Feeding Diet and Ecology

Rhinos have got efficient digestion process precisely due to the large body size. They are regular browsers as they readily feed on grass, leaves, and stems of woody plants.

Reproductive Biology

  • The gestation period lasts 15 – 16 months.
  • The mother will nurse her child for well over a year

Conservation Status

  • IUCN Red list has listed two species Javan and Sumatran rhinos as Critically Endangered with only a few numbers are left in certain sanctuaries in Southeast Asia.
  • The black rhinos are also considered to be Critically Endangered since no major habitat offers a large population of black rhinos.
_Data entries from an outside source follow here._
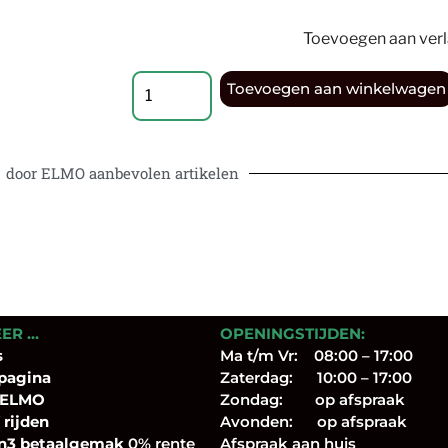
Toevoegen aan verla
Toevoegen aan winkelwagen
door ELMO aanbevolen artikelen
EER …
OPENINGSTIJDEN:
s
Ma t/m Vr: 08:00 – 17:00
pagina
Zaterdag: 10:00 – 17:00
 ELMO
Zondag: op afspraak
 rijden
Avonden: op afspraak
n3 betaalgemak
0% rente
Afspraak aan huis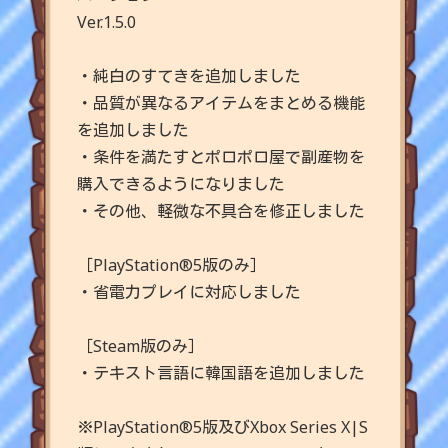
Ver.1.5.0
・純白のすてきを追加しました
・品質が
異なる
アイテムをまとめる機能
を追加しました
・条件を満たすとポロポロ屋で副産物を
購入できるようになりました
・その他、軽微な不具合を修正しました
［PlayStation®5版のみ］
・
省電力プレイ
に対応しました
［Steam版のみ］
・テキスト言語に韓国語を追加しました
※PlayStation®5版及びXbox Series X|S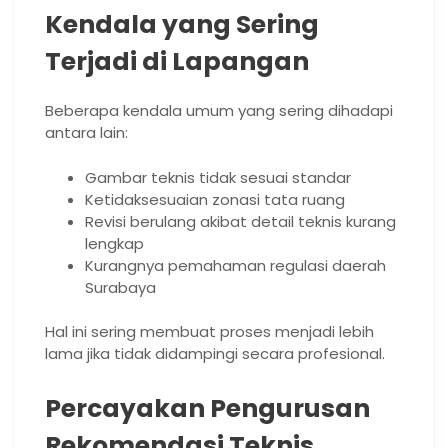
Kendala yang Sering
Terjadi di Lapangan
Beberapa kendala umum yang sering dihadapi
antara lain:
Gambar teknis tidak sesuai standar
Ketidaksesuaian zonasi tata ruang
Revisi berulang akibat detail teknis kurang
lengkap
Kurangnya pemahaman regulasi daerah
Surabaya
Hal ini sering membuat proses menjadi lebih
lama jika tidak didampingi secara profesional.
Percayakan Pengurusan
Rekomendasi Teknis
Black rhino’s population is threatened due to poaching.
  • The Indian rhinos are relatively greater in number and thus they are merely listed as endangered.
  • White rhinos are the only species that are no longer listed as endangered species. It had had less population at the beginning of the twentieth century in southern Africa but now recovered.
  • All these species have long been hunted illegally and driven by the high market value.

References 

Books
Anonymous. Die Nashorner. Begegnung mit urzeitlichen Kolossen. Furth: Filander Verlag, 1997.
Owen-Smith, Norman. Megaherbivores. The Influence of Very Large Body Size on Ecology. Cambridge: Cambridge University Press, 1988.

Periodicals
Dinerstein, E. “Effects of Rhinoceros unicornis on Riverine Forest Structure in Lowland Nepal.” Ecology 73 (1992): 701–704.

Dinerstein, E., and L. Price. “Demography and Habitat Use by Greater One-horned Rhinoceros in Nepal.” Journal of Wildlife Management 55 (1991): 401–411.

Van Gyseghem, R. “Observations on the Ecology and Behaviour of the Northern White Rhinoceros.” Zeitschrift fur Tierpsychologie 49 (1984): 348–358.